Exercise data
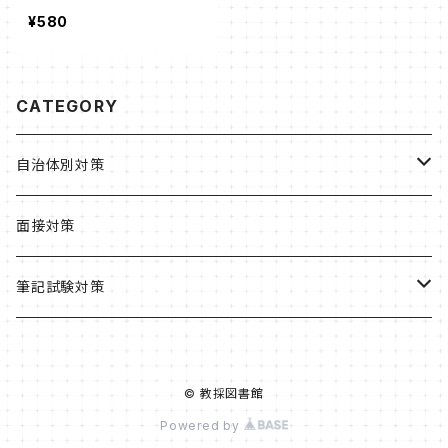
¥580
CATEGORY
自治体別対策
北海道・東北
面接対策
北海道
関東
筆記試験対策
札幌市
東京都
中部
教職・一般教養
© 教採図書館
青森県
茨城県
新潟県
近畿
小学校
Powered by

What you need to do
Without the pictures, retype all of the data above exactly.

Solution to the exercise
¥580
CATEGORY
自治体別対策
北海道・東北
面接対策
北海道
関東
筆記試験対策
札幌市
東京都
中部
教職・一般教養
© 教採図書館
青森県
茨城県
新潟県
近畿
小学校
Powered by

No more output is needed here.